RANGOON — A top negotiator in Burma’s peace talks with ethnic rebels has accused neighboring China of derailing a nationwide ceasefire deal last week that would have brought Japan and Western nations in as observers to monitor an end to decades of conflict.
Beijing has denied the accusation but the rare public criticism exposes growing tensions between China and the Southeast Asian nation, which has sought to reduce its dependence on Beijing and build relations across the globe since a reformist government took power in 2011.
Min Zaw Oo, a senior official at the government-linked Myanmar Peace Center, which coordinates talks to quell the patchwork of insurgencies that have lingered in Burma since independence in 1948, said China’s special envoy pressed two key rebel groups not to sign the peace accord.

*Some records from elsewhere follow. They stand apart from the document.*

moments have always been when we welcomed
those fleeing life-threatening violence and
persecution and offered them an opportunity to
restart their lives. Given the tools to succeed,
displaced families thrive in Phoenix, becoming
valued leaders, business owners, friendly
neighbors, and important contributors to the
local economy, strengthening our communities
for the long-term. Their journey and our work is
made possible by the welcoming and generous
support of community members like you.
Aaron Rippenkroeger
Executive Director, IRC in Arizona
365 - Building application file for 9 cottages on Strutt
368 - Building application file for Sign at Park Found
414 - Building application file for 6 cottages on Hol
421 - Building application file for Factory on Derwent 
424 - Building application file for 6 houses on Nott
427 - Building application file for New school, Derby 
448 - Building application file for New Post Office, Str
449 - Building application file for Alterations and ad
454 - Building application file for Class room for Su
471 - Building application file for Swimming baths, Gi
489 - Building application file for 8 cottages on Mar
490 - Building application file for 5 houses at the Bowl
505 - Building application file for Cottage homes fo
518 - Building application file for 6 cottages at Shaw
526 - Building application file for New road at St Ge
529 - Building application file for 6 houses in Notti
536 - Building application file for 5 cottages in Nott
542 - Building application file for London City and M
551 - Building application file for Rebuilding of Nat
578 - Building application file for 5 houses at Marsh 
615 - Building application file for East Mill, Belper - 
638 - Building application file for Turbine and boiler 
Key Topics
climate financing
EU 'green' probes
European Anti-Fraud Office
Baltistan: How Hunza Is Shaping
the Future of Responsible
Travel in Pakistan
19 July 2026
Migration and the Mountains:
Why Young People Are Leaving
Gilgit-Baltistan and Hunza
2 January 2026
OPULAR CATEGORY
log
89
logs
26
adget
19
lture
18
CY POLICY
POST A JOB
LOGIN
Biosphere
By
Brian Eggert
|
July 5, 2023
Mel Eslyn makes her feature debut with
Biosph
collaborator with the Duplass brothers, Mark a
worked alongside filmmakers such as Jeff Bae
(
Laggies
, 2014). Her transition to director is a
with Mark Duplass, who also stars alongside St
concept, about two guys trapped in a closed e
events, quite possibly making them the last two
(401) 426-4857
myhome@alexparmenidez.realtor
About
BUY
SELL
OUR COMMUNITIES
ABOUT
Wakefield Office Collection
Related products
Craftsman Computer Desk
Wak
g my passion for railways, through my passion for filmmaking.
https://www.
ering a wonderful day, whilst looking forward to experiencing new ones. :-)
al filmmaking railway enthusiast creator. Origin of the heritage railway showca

After Sun Guoxiang’s intervention, only eight out of 15 groups that were invited by the government committed to the agreement. Some of the other groups are headed by ethnic Chinese commanders, and have received funding and support from Beijing in the past.
“China usually says they want stability. Of course they want stability but at the same time, they want to wield influence on the groups along the Chinese border,” Min Zaw Oo told Reuters.

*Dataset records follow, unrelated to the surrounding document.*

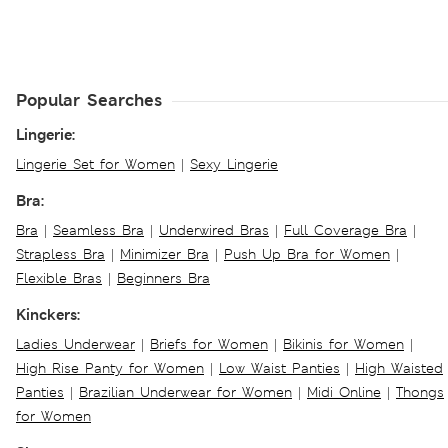
Popular Searches
Lingerie:
Lingerie Set for Women
|
Sexy Lingerie
Bra:
Bra
|
Seamless Bra
|
Underwired Bras
|
Full Coverage Bra
|
Strapless Bra
|
Minimizer Bra
|
Push Up Bra for Women
|
Flexible Bras
|
Beginners Bra
Kinckers:
Ladies Underwear
|
Briefs for Women
|
Bikinis for Women
|
High Rise Panty for Women
|
Low Waist Panties
|
High Waisted
Panties
|
Brazilian Underwear for Women
|
Midi Online
|
Thongs
for Women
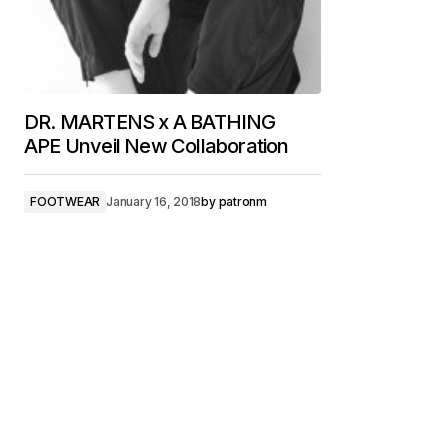
DR. MARTENS x A BATHING
APE Unveil New Collaboration
FOOTWEAR
January 16, 2018
by
patronm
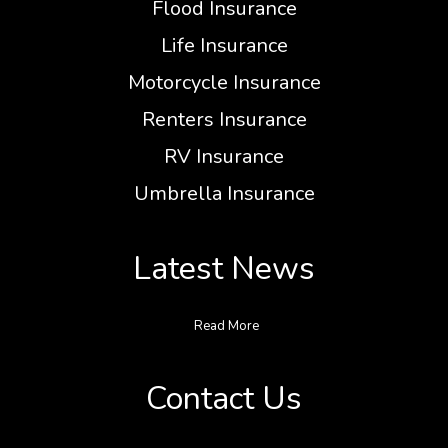
Flood Insurance
Life Insurance
Motorcycle Insurance
Renters Insurance
RV Insurance
Umbrella Insurance
Latest News
Read More
Contact Us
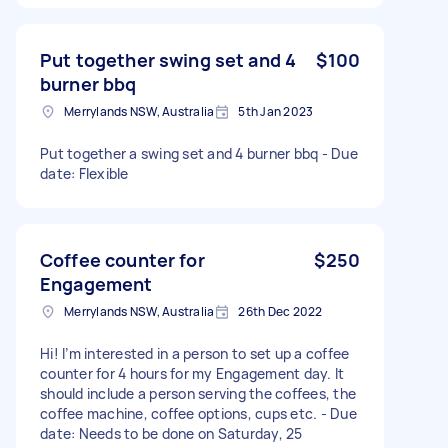
Put together swing set and 4
$100
burner bbq
Merrylands NSW, Australia
5th Jan 2023
Put together a swing set and 4 burner bbq - Due
date: Flexible
Coffee counter for
$250
Engagement
Merrylands NSW, Australia
26th Dec 2022
Hi! I’m interested in a person to set up a coffee
counter for 4 hours for my Engagement day. It
should include a person serving the coffees, the
coffee machine, coffee options, cups etc. - Due
date: Needs to be done on Saturday, 25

Min Zaw Oo said he had stayed quiet on China’s interference until now, “but it was time to stop whispering”.
The eight groups are due to sign the ceasefire agreement in mid-October. The other groups would be allowed to sign later, Min Zaw Oo said, but there was no immediate word if any fresh negotiations were ongoing.
China objected to clauses in the deal that would have included Western nations and Japan among international observers of the conclusion of the peace process, Min Zaw Oo said.
“The choice of witnesses is a particularly sensitive matter. In the context of competition, even rivalry, between China and Japan, it’s not surprising that these issues would come up,” said Richard Horsey, a Rangoon-based independent political analyst and a former United Nations official in Burma.
“China has seen that particular area of Myanmar [Burma], and Myanmar more broadly, as its regional neighborhood.”
The friendship between Beijing and its southern neighbor was firm when Burma was a pariah state under military rule.
China is still Burma’s largest trade partner, with significant commercial and strategic interests in a country that sits on the rim of the Indian Ocean, and its covert support of some rebel groups has long given it leverage in Burma.
But it has watched nervously in recent years as its own influence waned while Washington lifted some sanctions and engaged with the semi-civilian government.
Souring Ties
Beijing rejected Min Zaw Oo’s claims that it had meddled in the peace process.
“China has consistently supported all sides in Myanmar in resolving differences through peace talks in service of signing a national-scale ceasefire agreement at an early date,” said Hong Lei, spokesman at China’s Ministry of Foreign Affairs
The failure of an all-encompasing peace pact with the rebels is a blow to President Thein Sein, who made it a priority to bolster both his own legacy and the chances of his ruling Union Solidarity and Development Party in an election next month.
US President Barack Obama, who has portrayed his country’s backing of Burma’s reforms as a foreign policy success, has pushed Thein Sein to conclude the ceasefire as part of wider changes to protect minorities.
Ties between Burma and China soured this year over fighting between Burma’s military and the ethnic Chinese Myanmar National Democratic Alliance Army (MNDAA) along part of the shared border with China’s Yunnan province.
Chinese citizens have been killed by bombs and stray shells falling inside China’s territory, angering Beijing.
Min Zaw Oo said China told some rebels not to agree to the peace pact unless Burma invited the MNDAA into the process.
Specifically, he said Sun encouraged the United Wa State Army (UWSA), which once received support and arms from China and is led by ethnic Chinese commanders, as well as the Kachin Independence Organization (KIO), to refuse to sign. The KIO operates in Kachin State, Burma’s northernmost, which borders China.
The participation of the Kachin rebels was crucial to the deal, Brussels-based think tank International Crisis Group said in September.
The MNDAA, UWSA and KIO were not available for comment.
The UWSA said in a statement last month that the government of China’s Yunnan province had asked it not to involve Western nations and Japan in the process. The Yunnan government was not available for comment.
“If the UWSA signs the agreement, it would be tantamount to involving Western nations in the northern conflicts,” it said. “Therefore, the UWSA is not in a position to sign the nationwide ceasefire agreement by breaking its promise to Yunnan province.”